Support CELTUA CELTUA Blog Facebook Twitter

The Center for the Enhancement of Learning, Teaching, and University Assessment

Assessment Projects

Outcomes in the Majors PSY Example

January 5, 2010

To Psychology Faculty

From: Cecilia Shore, Beth Uhler & Joe Johnson

Greetings from the committee on Assessment of Outcomes in the Major! We are writing to bring you up to date on our process and results so far, and, ultimately, ask for your guidance as to the next steps the department should take. These will be discussed at the faculty meeting January 15.

We would like to thank the other members of the Assessment Team: Len Mark, Peter Wessels, Ann Fuehrer, Paul Flaspohler, and Amanda Diekman. We would also like to thank the many faculty members and grad students who helped by allowing data collection in their classes, or by encouraging their students to participate.

Project history

In the spring of 2006, at the direction of the Liberal Education office, Psychology, along with the other social science departments began discussing methods of assessing learning outcomes within our majors. An examination of project assignments in capstone course syllabi indicated that faculty highly value critical thinking, research proficiency and application as outcomes among our majors. Previous attempts to do this have included using a rubric to measure research methods performance among undergraduate students presenting at departmental poster day, and the use of a rubric to evaluate research projects being conducted by students in capstone courses. These attempts have been marred by unrepresentative samples and the lack of a common assignment to which students were responding.

The current iteration: Goals and learning outcomes to be assessed

This project brought together two initiatives, the Assessment in Majors project and the Top 25 project. A goal of both of these groups is to assess the critical thinking skills of our majors as they relate to understanding research methods. The departmental assessment team and the Top25 teams met in a joint session in Spring 2008. We agreed that we would like to develop a common structure for assessments at several key points in our students' progress through the curriculum: before and after Introductory Psych, before and after Research Methods (PSY 294) and before and after capstone experiences.

We composed a list of learning objectives that we would like to assess, from a number of sources:

  • Decision making. Recognize biases and failures to consider evidence in decision making.
  • Scientific Thinking. Understand the scientific method, both in theory and in practice.
  • Conceptualization and theory-making , e.g., qualities of good theory
  • Falsifiability. Recognize the role of falsifiability in scientific theories. (short answers)
  • Recognize ethical obligations in research, and limits of contrived laboratory situations.
  • Measurement, e.g, reliability & validity
  • Case Studies and Personal 'Testimonials' (short answers)
  • Experiments, Correlation and Causation
  • Simple Causes, Interactions and Multiple Causality
  • Variability , Chance, e.g., gambler's fallacy
  • Data description, e.g., explain basic descriptive statistics, including graphical displays.
  • Data analysis, e.g., choice of appropriate statistical analysis
  • Data interpretation , e.g., recognize flaws in study (short answers)
  • Information literacy, e.g., plagiarizing vs paraphrasing.

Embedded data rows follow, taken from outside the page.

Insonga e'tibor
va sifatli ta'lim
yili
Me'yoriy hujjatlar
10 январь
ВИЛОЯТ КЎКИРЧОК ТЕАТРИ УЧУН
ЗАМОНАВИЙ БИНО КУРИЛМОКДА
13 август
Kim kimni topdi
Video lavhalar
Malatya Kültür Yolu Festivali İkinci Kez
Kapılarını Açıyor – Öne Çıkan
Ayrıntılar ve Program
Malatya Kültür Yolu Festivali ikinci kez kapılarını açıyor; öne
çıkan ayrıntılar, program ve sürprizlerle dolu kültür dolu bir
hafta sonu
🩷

We designed two forms of a quiz intended to measure these learning outcomes, mostly multiple choice, but a few short answer questions. We strove to avoid the use of jargon in the questions—we wanted to know whether students knew the concept (e.g., comparison of independent means), rather than whether they remembered the term (e.g., between-groups t-test). The two forms were intended to be similar, e.g., the same concepts being assessed with two different 'cover stories'. The two forms ended up totaling approximately 40 questions each. To enable in-class administration, each form was split into two 20-21 item subforms, with an effort to distribute the learning outcomes across the two subforms. To keep things simple, we decided to run form 1 as the pretest in the fall semester and form 2 as the post-test in Psy 111, Psy 294 and Psy 410. This of course confounded form with time of administration and we needed to confirm that forms 1 and 2 were comparable in difficulty. Practical constraints suggested that we not re-run testing in all three classes in the spring reversing the order of the forms; instead we just did 294.

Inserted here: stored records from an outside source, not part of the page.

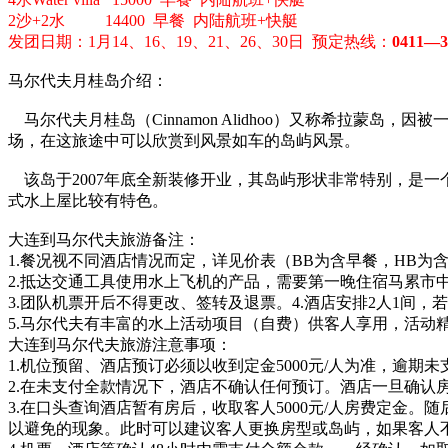
2沙+2水 14400 早餐 内陆航班+快艇
发团日期：1月14、16、19、21、26、30日 预定热线：
0411—3
马尔代夫月桂岛介绍：
马尔代夫月桂岛（Cinnamon Alidhoo）又称希拉蒙岛，
场，在这旅途中可以欣赏到风景如车的岛屿风景。
该岛于2007年底全新装修开业，其岛屿形状非常特别，是
式水上屋比较有特色。
大连到马尔代夫旅游备注：
1.餐况视不同酒店情况而定，详见价表（BB为含早餐，HB为含
2.抵达交通工具使用水上飞机的产品，需要第一晚住宿马累市
3.团队机票开后不得更改、签转及退票。4.酒店安排2人1间，
5.马尔代夫有丰富的水上活动项目（自费）供客人享用，活
大连到马尔代夫旅游注意事项：
1.机位预留、酒店预订必须以收到定金5000元/人为准，逾期
2.在未支付全款情况下，酒店不确认任何预订。酒店一旦确认
3.在口头查询酒店暂有房后，收取客人5000元/人房费定
以避免的现象。此时可以建议客人更换房型或岛屿，如果客人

Psy 111 and Psy 294 students were quizzed in class (111 on paper, 294 on computer). Most 410 students were quizzed in class on paper; a few were quizzed in the computer lab. All pretests were run within the first two weeks of the semester, at the convenience of the instructor, and post-tests in the last two weeks of term. Instructors were not present for the administration. Researchers administered the consent procedure, including a lottery prize structure for motivating participation and good performance. Participants were NOT anonymous, but were assured that their performance was unrelated to the class and would not be reported to their teachers. Some teachers left a sign-in sheet for students to receive extra credit for participating (on the honor system).

Short answer questions were graded by a key; each grader got students from all three classes, so as to not confound rater with course. Two graders were psy 111 teachers—they did not get papers from their own sections to grade.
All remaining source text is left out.